This week changes to inheritance tax and non-domiciled individual taxation rules were dropped in their entirety from the Finance Bill 2017 after prime minister Theresa May did a major U-turn and decided she would hold a general election on 8 June.

In order to get the bill through parliament before we faced another barrage of flyers through our letterboxes from earnest faces in suits begging you to elect them as your member of parliament, huge swathes of rules were dropped.

Given the upheaval the non-dom taxation changes caused for these individuals, the ditching of these rules was particularly surprising and unsettling.

The government can make as many U-turns as they like and seemingly never have to apologise.

As Rupert Clarey, partner at family office firm Maitland, points out: “Many non-doms and high net worths would have been organising themselves and making significant decisions on the basis that the new regime will have taken effect from 6 April 2017.”

The changes to non-dom tax rules would have increased the tax take from these individuals from 6 April.

To recap, the rule change would have deemed individuals who had been UK tax resident for more than 15 out of the previous 20 years to be UK domiciled.

They would no longer qualify for the ‘remittance basis’ and become subject to income tax and capital gains tax on their personal worldwide income and gains. 

In addition, inheritance tax could become due on their worldwide assets.

Final legislation for the non-dom tax changes was only published on 20 March following numerous delays. 

As a result of the government dragging their heels with the finer details, many people were required to reorganise their affairs in a hurry and at considerable expense during a two week window. 

Will they get that expense refunded by the government? Of course they won’t.

Unlike this industry the government can make as many U-turns as they like and seemingly never have to apologise or pay for the expense their sudden changes of heart cause.

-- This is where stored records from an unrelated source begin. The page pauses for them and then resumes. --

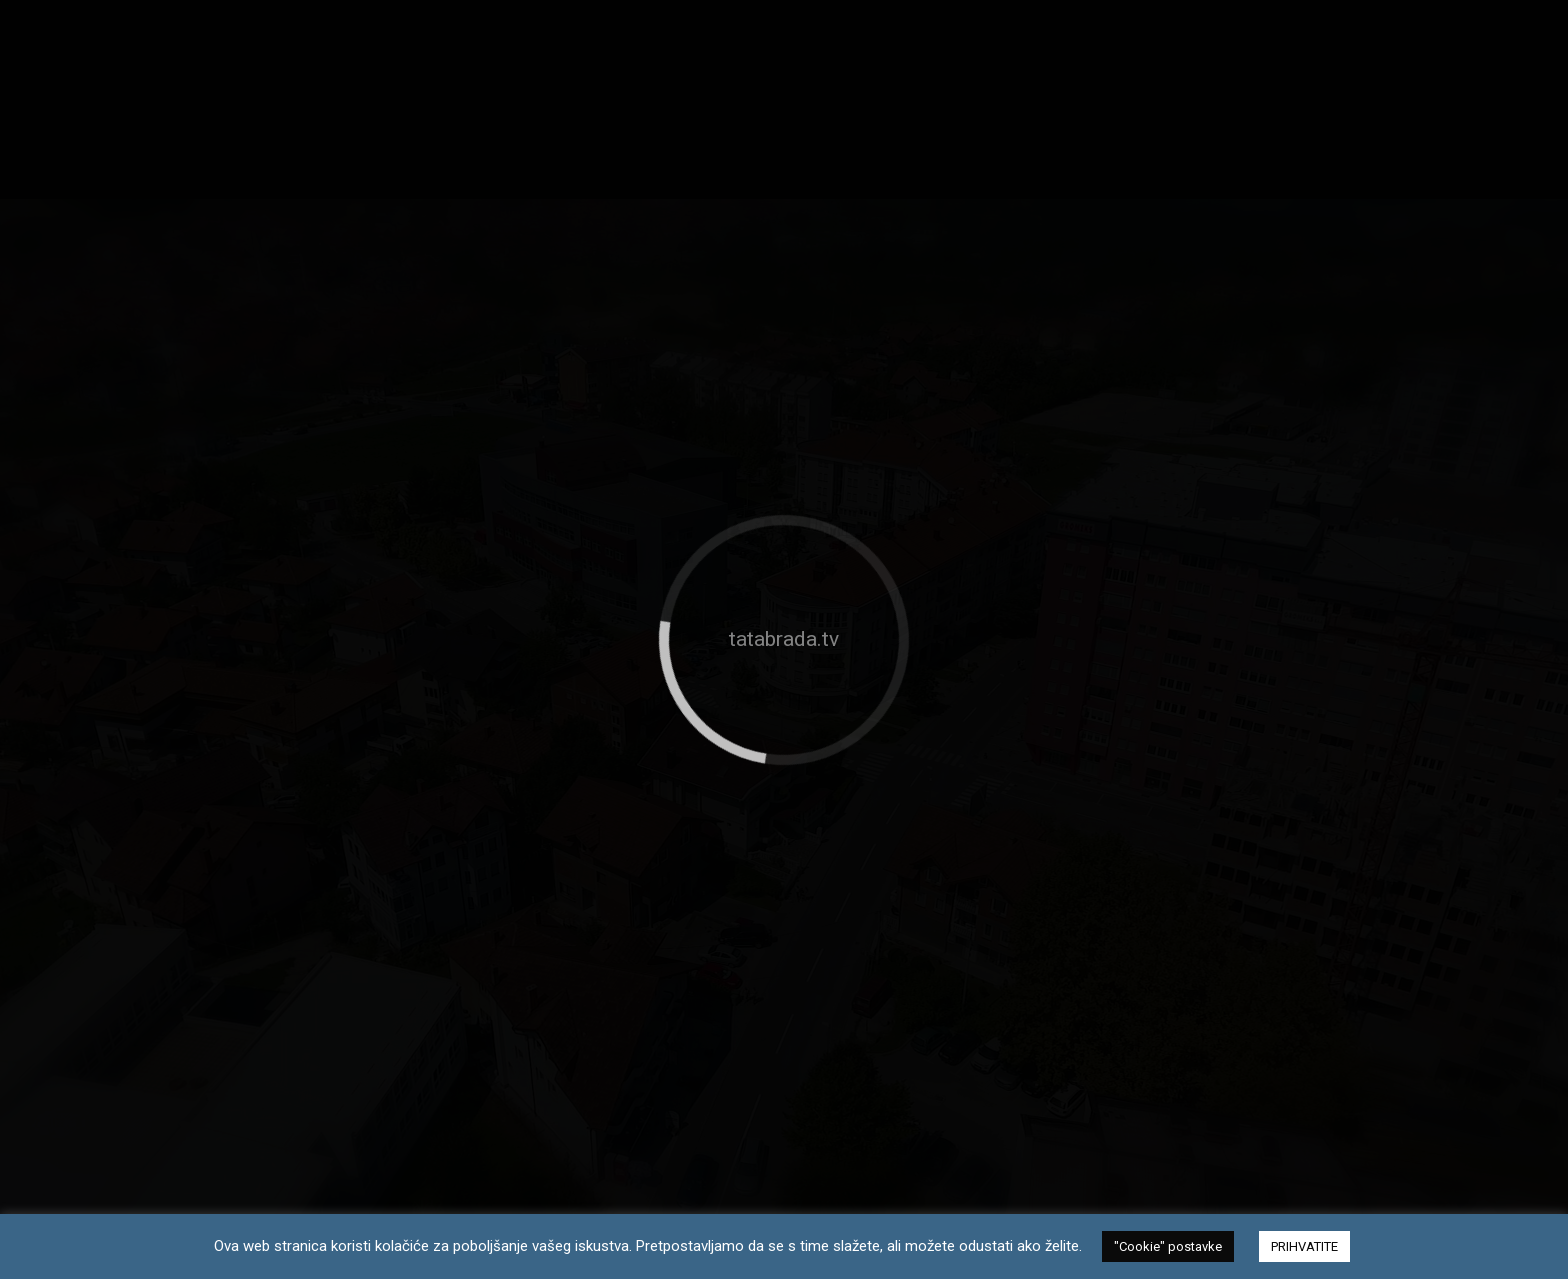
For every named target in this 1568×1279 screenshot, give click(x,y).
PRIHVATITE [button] (1304, 1246)
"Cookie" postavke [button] (1168, 1246)
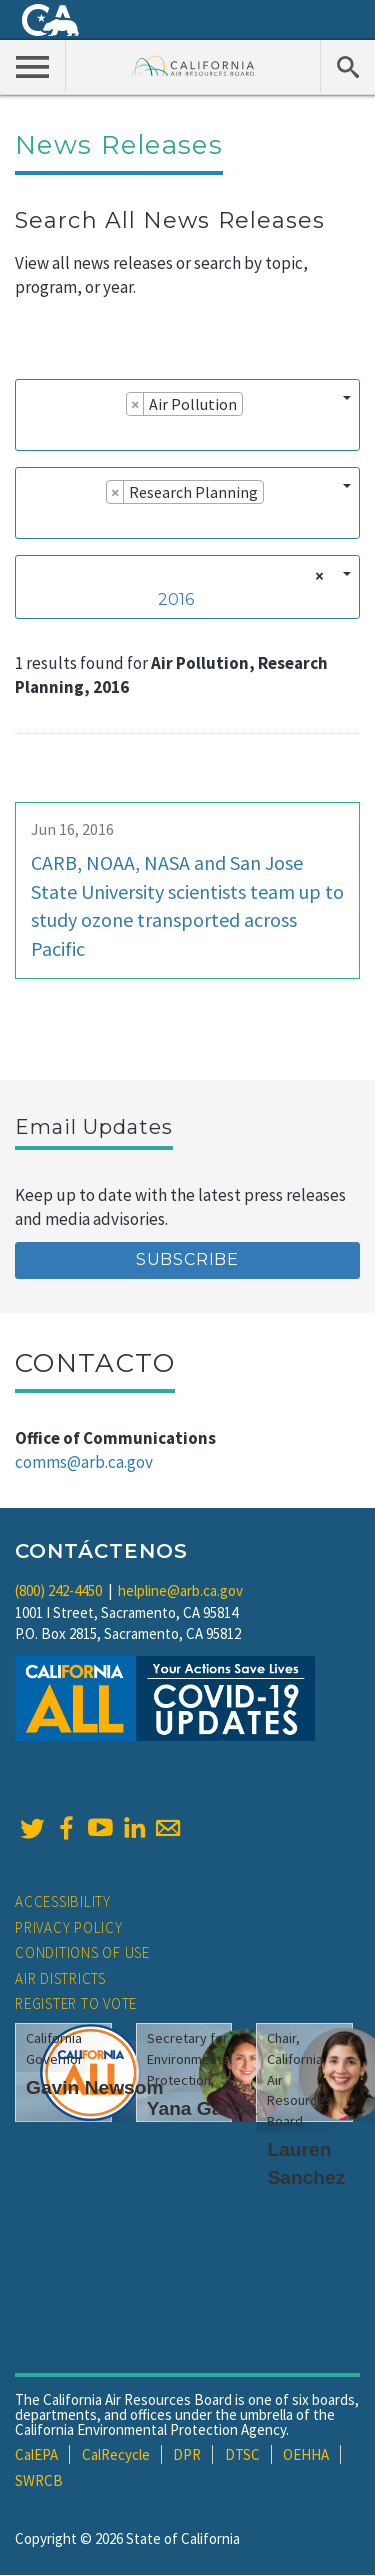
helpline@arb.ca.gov (180, 1590)
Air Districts (60, 1978)
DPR (187, 2454)
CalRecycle (116, 2454)
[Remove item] (135, 404)
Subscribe (187, 1259)
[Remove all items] (316, 576)
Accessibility (63, 1901)
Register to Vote (76, 2003)
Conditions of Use (82, 1952)
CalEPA (36, 2454)
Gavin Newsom (95, 2087)
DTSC (242, 2454)
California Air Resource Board (193, 65)
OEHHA (306, 2454)
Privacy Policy (69, 1927)
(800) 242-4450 (58, 1590)
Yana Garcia (202, 2108)
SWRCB (39, 2480)
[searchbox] (31, 432)
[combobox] (187, 415)
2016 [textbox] (176, 599)
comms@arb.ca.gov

This latest turn of events will be incomprehensible to many non-doms. 

I know I have said it before, but following the cull of tax changes in the Finance Bill I think it needs saying again.

As we approach exiting the European Union the people who lead us need to look like they know what the hell they are doing.

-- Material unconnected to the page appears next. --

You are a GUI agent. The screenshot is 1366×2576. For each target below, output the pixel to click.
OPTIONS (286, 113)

People need to know what they face tomorrow and be confident that if they carefully plan they will benefit from that action.

What went on with the Finance Bill this week does not reassure anyone.

As Chartered tax adviser Mark Davies so beautifully sums up: “Non-doms who intended to fund their lifestyle in the UK by taking advantage of the rebasing election or the cleansing provisions will now need to wait until next year. 

“This may mean that plans to sell rebased assets may now need to be deferred.

“The government’s decision to halt many of the provisions of the Finance Bill after the date that they were due to take effect is shambolic. 

“Many non-doms would have taken advice and either left the UK, restructured or accepted the additional tax. Now those most prepared, may find that their planning is now defunct. 

“For instance some may have retained assets in their personal name, sold them post 6 April 2017, expecting to be able to claim the rebasing election. 

“This would mean that only the gains post 6 April 2017 would become taxable and the proceeds would be a source of funding in the UK. But now this does not work.”

It is likely these changes will return in a future Finance Bill, whatever the sitting government, and could take effect from 6 April 2018. 

While non-doms who had missed the earlier 5 April 2017 deadline to restructure their affairs ahead of the new rules coming into force may now have time to do this it clearly wasn’t the intention of the government to help these people by taking this action. 

What a shambles. What a mess.

If you were given ample notice and yet still failed to get your clients finances in order in time for a major tax change, leaving them out of pocket, it is quite right that you should have to cough up compensation.

Yet the UK government can change their minds and not even be expected to issue an apology. I am disgusted by it all.